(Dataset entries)
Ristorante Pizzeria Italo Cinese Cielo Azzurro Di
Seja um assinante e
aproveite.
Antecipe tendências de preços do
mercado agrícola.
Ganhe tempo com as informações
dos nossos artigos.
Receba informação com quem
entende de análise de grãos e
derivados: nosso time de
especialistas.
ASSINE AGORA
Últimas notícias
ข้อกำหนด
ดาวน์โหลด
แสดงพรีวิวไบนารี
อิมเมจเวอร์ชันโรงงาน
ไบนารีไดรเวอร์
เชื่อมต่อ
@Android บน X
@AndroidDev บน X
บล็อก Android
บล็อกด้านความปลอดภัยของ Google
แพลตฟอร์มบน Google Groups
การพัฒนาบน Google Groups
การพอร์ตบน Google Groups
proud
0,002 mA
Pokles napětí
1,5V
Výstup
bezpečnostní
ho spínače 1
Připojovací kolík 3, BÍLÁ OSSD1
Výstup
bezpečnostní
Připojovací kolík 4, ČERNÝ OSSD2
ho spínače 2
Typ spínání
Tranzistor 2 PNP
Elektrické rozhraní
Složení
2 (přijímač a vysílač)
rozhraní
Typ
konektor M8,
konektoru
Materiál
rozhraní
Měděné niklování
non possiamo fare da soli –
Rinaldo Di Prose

* * *

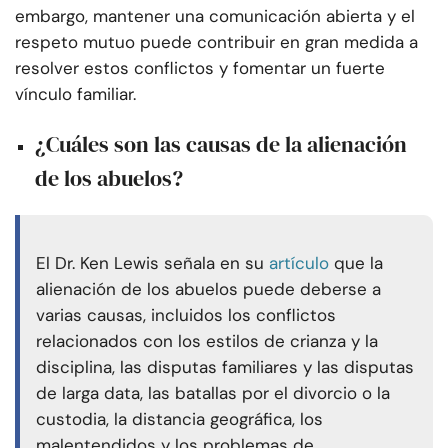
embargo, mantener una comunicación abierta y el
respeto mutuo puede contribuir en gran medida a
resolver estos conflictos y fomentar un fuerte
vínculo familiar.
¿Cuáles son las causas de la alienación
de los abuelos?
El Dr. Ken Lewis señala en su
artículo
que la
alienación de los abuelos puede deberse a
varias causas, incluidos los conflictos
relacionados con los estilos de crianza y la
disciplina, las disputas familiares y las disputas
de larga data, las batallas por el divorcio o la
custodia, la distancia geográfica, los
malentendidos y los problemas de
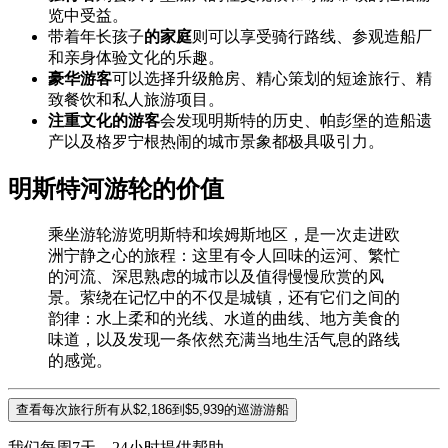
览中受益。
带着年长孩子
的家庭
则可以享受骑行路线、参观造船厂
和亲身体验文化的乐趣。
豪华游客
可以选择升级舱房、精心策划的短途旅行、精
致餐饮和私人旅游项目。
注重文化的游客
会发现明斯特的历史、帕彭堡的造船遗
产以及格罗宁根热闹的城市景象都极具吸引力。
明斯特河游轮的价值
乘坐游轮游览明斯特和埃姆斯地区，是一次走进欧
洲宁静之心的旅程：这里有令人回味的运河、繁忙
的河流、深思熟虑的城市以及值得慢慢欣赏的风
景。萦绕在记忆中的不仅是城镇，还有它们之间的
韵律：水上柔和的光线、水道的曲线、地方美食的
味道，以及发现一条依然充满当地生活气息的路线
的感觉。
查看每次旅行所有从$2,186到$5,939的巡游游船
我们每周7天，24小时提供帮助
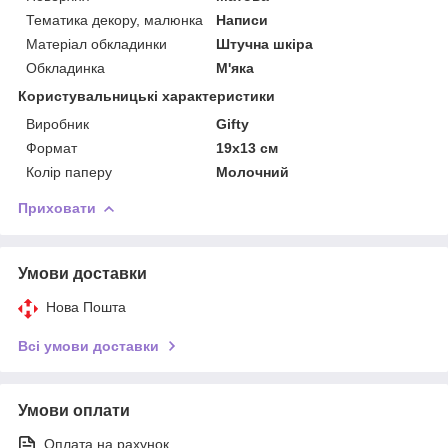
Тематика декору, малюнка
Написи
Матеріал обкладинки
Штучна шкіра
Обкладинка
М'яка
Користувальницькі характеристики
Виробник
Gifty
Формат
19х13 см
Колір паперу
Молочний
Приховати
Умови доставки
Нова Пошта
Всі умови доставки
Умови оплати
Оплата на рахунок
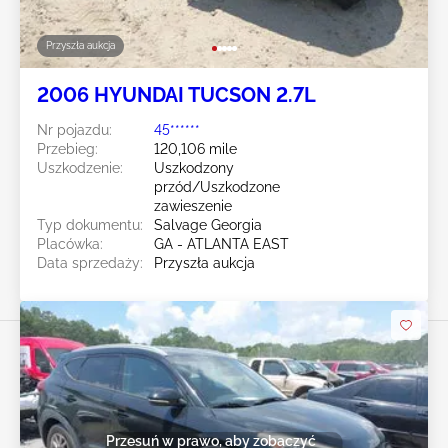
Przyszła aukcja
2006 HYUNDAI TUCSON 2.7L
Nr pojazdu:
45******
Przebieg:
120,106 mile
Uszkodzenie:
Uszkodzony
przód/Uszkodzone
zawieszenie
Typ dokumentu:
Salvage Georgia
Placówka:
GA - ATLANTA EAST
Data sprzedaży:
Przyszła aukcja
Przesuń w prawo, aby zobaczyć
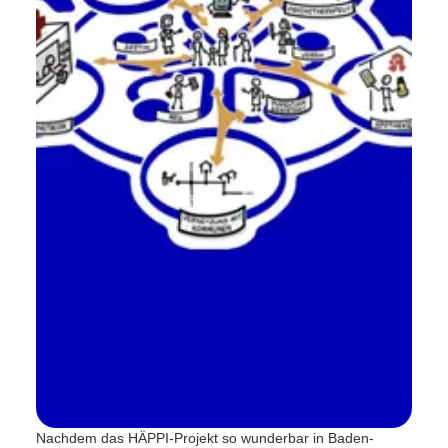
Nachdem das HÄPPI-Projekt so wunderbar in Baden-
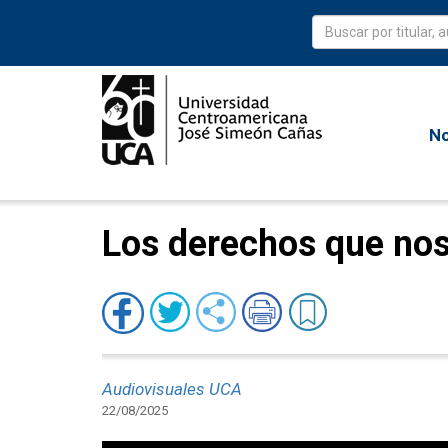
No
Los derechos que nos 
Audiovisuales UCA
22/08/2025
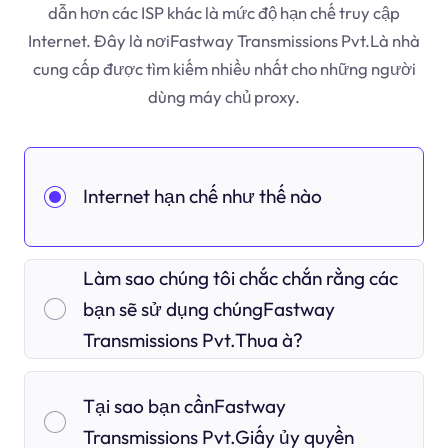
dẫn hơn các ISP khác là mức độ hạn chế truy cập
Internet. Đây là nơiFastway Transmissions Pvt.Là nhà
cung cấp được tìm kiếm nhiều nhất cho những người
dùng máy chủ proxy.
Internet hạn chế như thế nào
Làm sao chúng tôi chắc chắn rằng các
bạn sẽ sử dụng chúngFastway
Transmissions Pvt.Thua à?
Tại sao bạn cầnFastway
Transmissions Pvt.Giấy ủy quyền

...

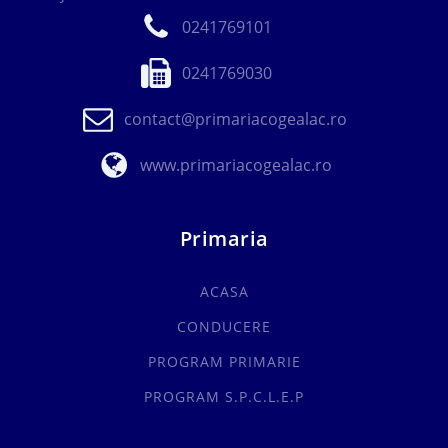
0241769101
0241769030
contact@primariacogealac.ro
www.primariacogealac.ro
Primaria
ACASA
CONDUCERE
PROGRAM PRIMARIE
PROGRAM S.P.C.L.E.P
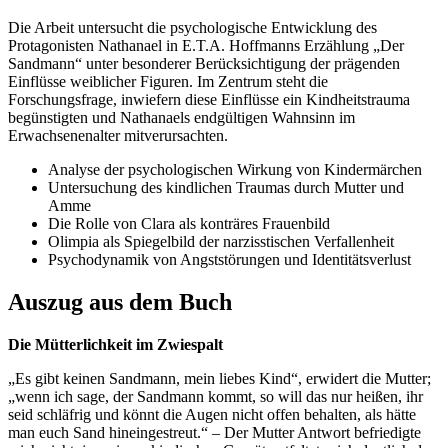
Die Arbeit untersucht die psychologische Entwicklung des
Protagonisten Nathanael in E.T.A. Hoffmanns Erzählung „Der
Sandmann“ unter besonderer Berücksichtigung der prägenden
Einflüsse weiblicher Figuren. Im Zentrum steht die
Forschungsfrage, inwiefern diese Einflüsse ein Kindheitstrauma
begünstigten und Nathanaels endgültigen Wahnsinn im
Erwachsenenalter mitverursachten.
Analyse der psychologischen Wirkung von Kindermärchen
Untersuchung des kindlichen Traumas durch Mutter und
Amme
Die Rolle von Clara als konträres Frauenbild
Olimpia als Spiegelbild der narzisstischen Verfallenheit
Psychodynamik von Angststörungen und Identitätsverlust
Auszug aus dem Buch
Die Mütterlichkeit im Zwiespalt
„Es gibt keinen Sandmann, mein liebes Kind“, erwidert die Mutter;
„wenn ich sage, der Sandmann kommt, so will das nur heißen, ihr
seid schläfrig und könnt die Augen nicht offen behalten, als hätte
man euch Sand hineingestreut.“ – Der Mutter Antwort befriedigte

EXERCISE - Copy exactly the lines of the entries above from the one containing "Умови оплати" through the one containing "Transmissions Pvt.Giấy ủy quyền". Both end lines count; pictures do not.

FINAL ANSWER -
Умови оплати
Оплата на рахунок
Przyszła aukcja
2006 HYUNDAI TUCSON 2.7L
Nr pojazdu:
45******
Przebieg:
120,106 mile
Uszkodzenie:
Uszkodzony
przód/Uszkodzone
zawieszenie
Typ dokumentu:
Salvage Georgia
Placówka:
GA - ATLANTA EAST
Data sprzedaży:
Przyszła aukcja
Przesuń w prawo, aby zobaczyć
Nachdem das HÄPPI-Projekt so wunderbar in Baden-
No
Los derechos que nos 
Audiovisuales UCA
22/08/2025
dẫn hơn các ISP khác là mức độ hạn chế truy cập
Internet. Đây là nơiFastway Transmissions Pvt.Là nhà
cung cấp được tìm kiếm nhiều nhất cho những người
dùng máy chủ proxy.
Internet hạn chế như thế nào
Làm sao chúng tôi chắc chắn rằng các
bạn sẽ sử dụng chúngFastway
Transmissions Pvt.Thua à?
Tại sao bạn cầnFastway
Transmissions Pvt.Giấy ủy quyền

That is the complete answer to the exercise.